A multi-stakeholder approach towards operationalising antibiotic stewardship in India’s pluralistic rural health system
LSHTM staff: Meenakshi Gautham, Catherine Goodman, Richard Stabler
Funding: MRC (HSRI)
Collaborators: Royal Veterinary College (Pablo Alarcon and Ana Mateus), Institute of Development Studies (Gerald Bloom and Ayako Ebata), Public Health Foundation of India (Prof. Srinath Reddy, Sanghita Bhattacharyya, Sandeep Bhalla), West Bengal University for Animal and Fishery Sciences (Indranil Samanta)

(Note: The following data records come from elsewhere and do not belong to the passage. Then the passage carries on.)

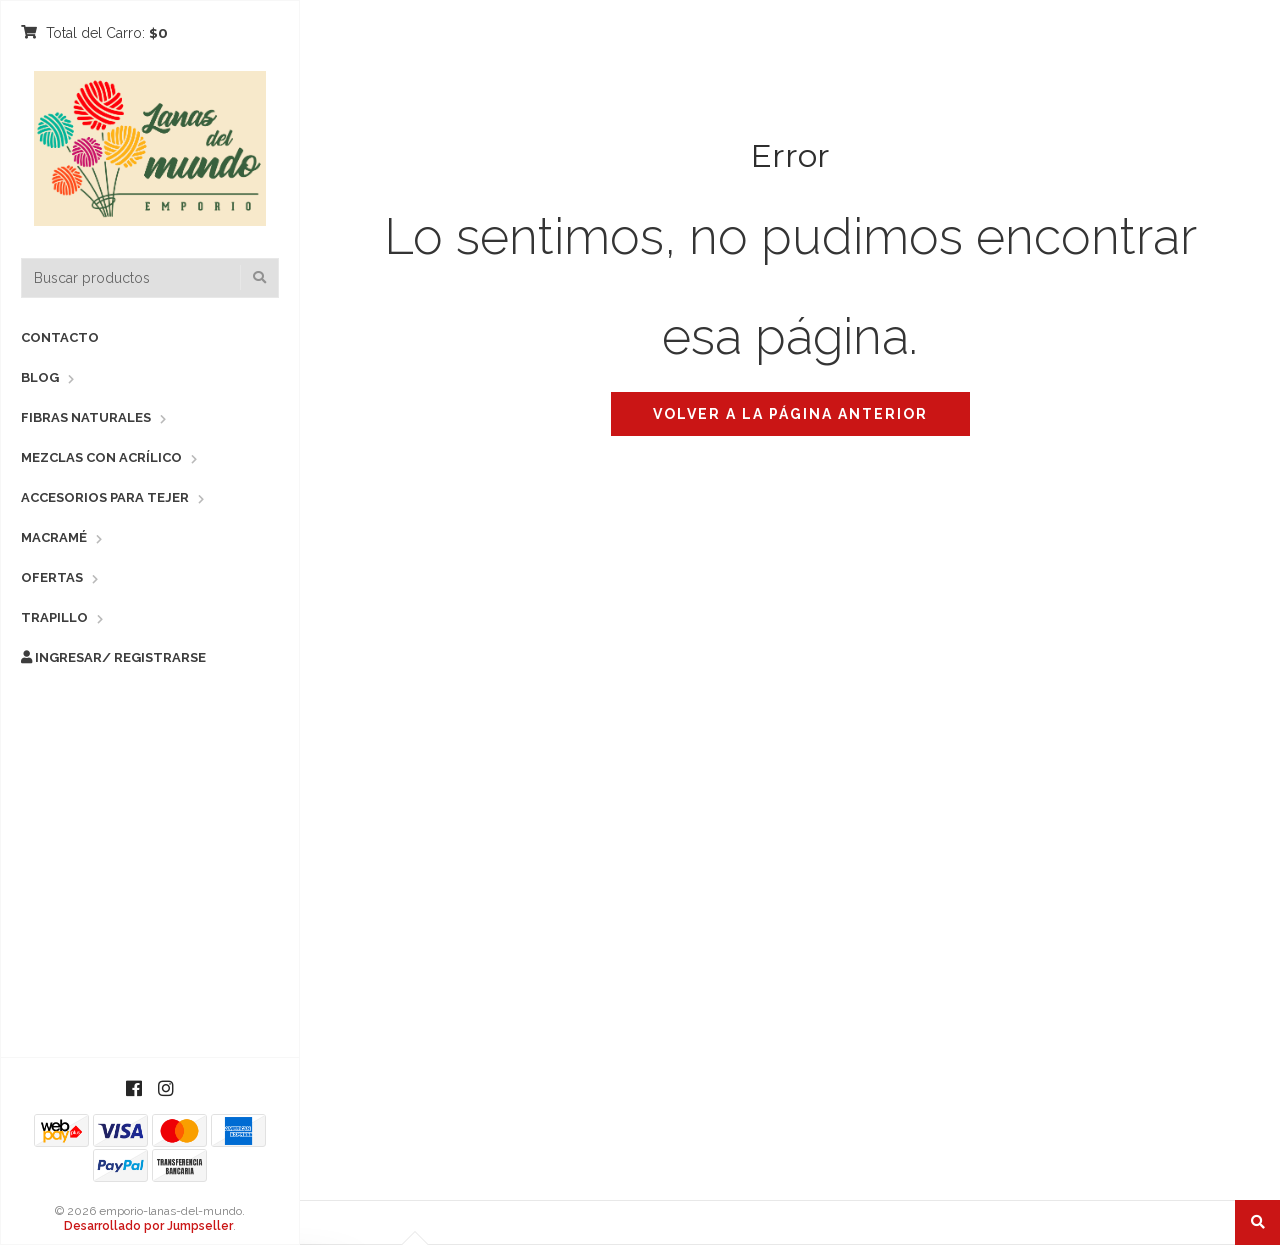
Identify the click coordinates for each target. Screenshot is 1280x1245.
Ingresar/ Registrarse (113, 657)
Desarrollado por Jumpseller (148, 1226)
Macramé (54, 537)
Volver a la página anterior (790, 414)
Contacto (60, 337)
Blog (40, 377)
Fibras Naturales (86, 417)
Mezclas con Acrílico (101, 457)
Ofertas (52, 577)
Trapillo (54, 617)
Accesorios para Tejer (105, 497)
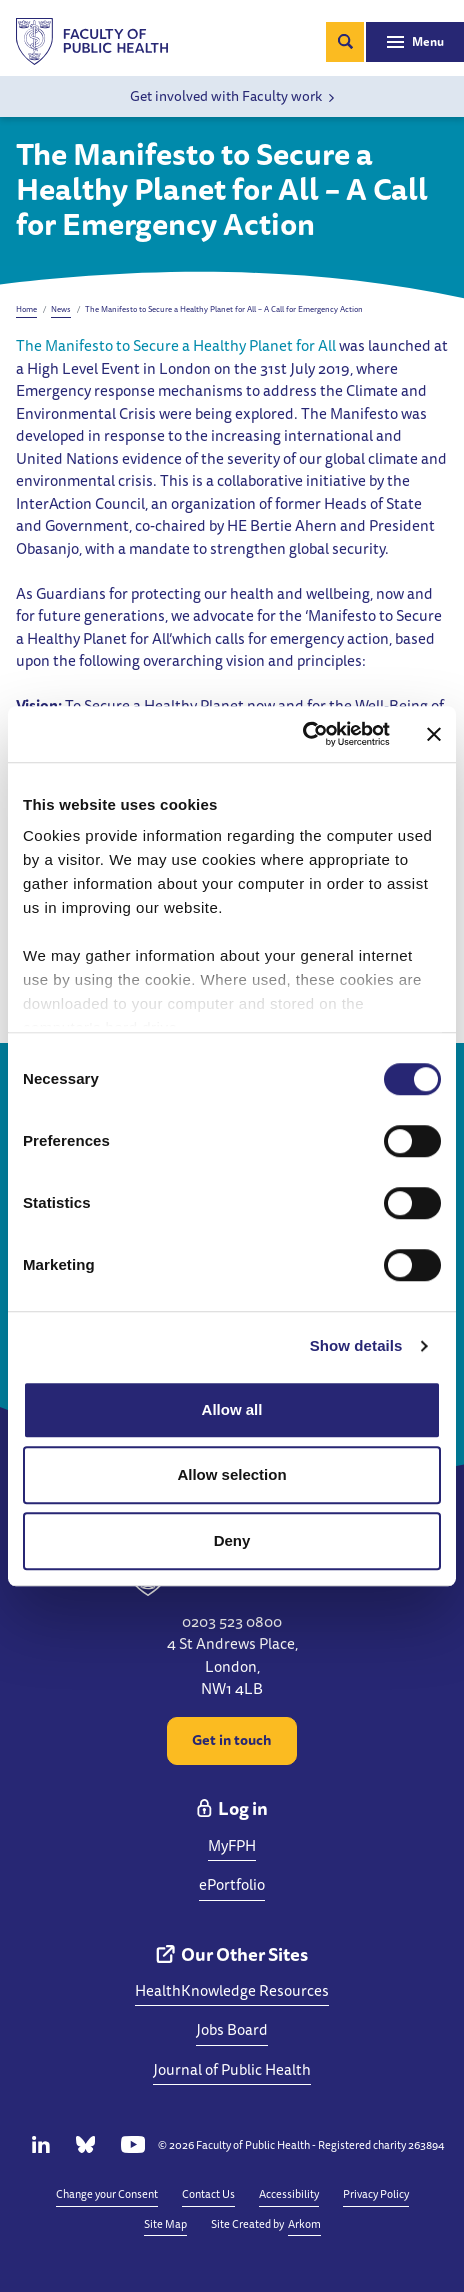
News (61, 309)
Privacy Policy (376, 2193)
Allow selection (231, 1474)
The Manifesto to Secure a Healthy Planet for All (176, 345)
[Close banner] (434, 734)
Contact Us (208, 2193)
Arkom (304, 2223)
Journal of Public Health (232, 2069)
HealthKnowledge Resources (232, 1990)
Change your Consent (107, 2193)
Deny (232, 1540)
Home (26, 309)
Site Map (165, 2223)
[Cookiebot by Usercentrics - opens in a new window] (302, 734)
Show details (356, 1345)
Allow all (232, 1409)
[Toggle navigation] (415, 42)
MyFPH (232, 1845)
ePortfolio (232, 1884)
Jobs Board (232, 2029)
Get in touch (232, 1740)
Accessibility (289, 2193)
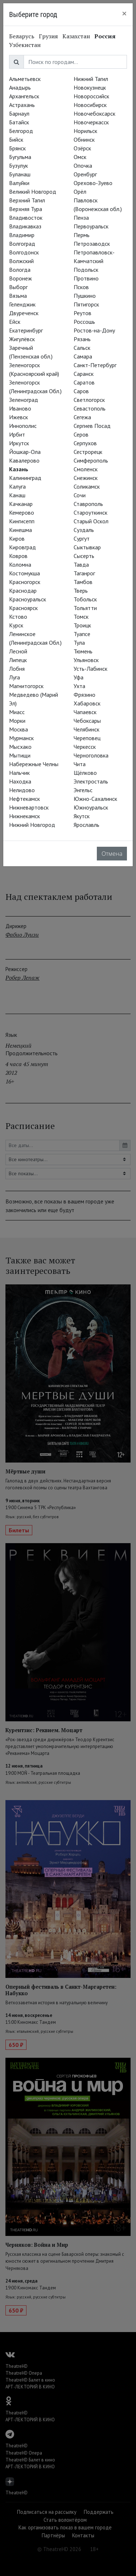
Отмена (112, 854)
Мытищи (19, 755)
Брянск (17, 148)
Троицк (82, 625)
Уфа (78, 677)
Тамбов (83, 581)
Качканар (21, 503)
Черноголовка (91, 755)
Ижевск (18, 417)
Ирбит (17, 434)
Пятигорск (86, 304)
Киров (17, 538)
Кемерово (21, 512)
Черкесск (85, 746)
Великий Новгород (32, 191)
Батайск (19, 122)
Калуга (17, 486)
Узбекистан (25, 45)
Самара (83, 356)
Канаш (17, 495)
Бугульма (20, 156)
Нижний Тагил (91, 78)
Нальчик (19, 772)
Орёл (80, 191)
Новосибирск (90, 104)
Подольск (86, 269)
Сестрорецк (88, 451)
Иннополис (23, 425)
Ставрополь (88, 503)
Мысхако (20, 746)
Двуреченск (23, 313)
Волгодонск (24, 252)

Project duration: Feb 2018 - Jan 2022
The main aims of the study are to engage with multiple stakeholders and co-design and implement (on a small scale) an intervention to operationalise antibiotic stewardship for human and livestock health in rural community settings in India. The intervention design will draw on formative research conducted with rural households, informal and formal primary care providers, veterinarians and paravets, health and regulatory department stakeholders, and stakeholders in pharmaceutical value chains in rural West Bengal, supplemented by an online survey of primary care physicians, informal providers, vets and paravets on their SARS-CoV-2-related practices, including use of antibiotics.
WASH and biosecurity interventions for reducing burdens of infection, antibiotic use and antimicrobial resistance
This mixed methods systematic review investigated how water, sanitation and hygiene (WASH) and biosecurity interventions could reduce infections, antimicrobial use and antimicrobial resistance (AMR) in people working in close contact with animals, such as farmers. The researchers considered different settings, with a focus on low- and middle-income countries. Previous research had suggested that social, cultural, political, economic and environmental factors play an important role in the development of AMR, however, it was not well-understood how these effects could be mitigated. This systematic review, in collaboration with the International Livestock Research Institute (ILRI), aimed to summarise the evidence base for such structural AMR interventions, with the aim of shaping future research, policies and funding in this area.
A total of 104 studies were included in the review, which identified a number of effective interventions to reduce the burden of infections, antimicrobial resistance and antibiotic use in animal agricultural settings. Interventions which undertook biomanagement and bio-containment measures appeared to have positive effects most often. These measures attempted to create and maintain a conducive environment for animal raising in terms of physical infrastructure and protocols. The few studies reporting sanitation measures - which were similar to bio-containment interventions - all reported positive effects. By contrast, efforts to impact water quantity, water quality, and hygiene had more mixed effects on the outcomes assessed. Bio-exclusion interventions had mostly negative effects.
However, risk of bias was high or moderate in many studies, and publication bias should also be considered. These findings demonstrate the need for more, high-quality studies evaluating structural interventions. There are opportunities to learn from biosecurity Interventions for WASH and the authors propose that the 'A' In WASH represents both 'Animals' and 'Air', in recognition of these infection pathways.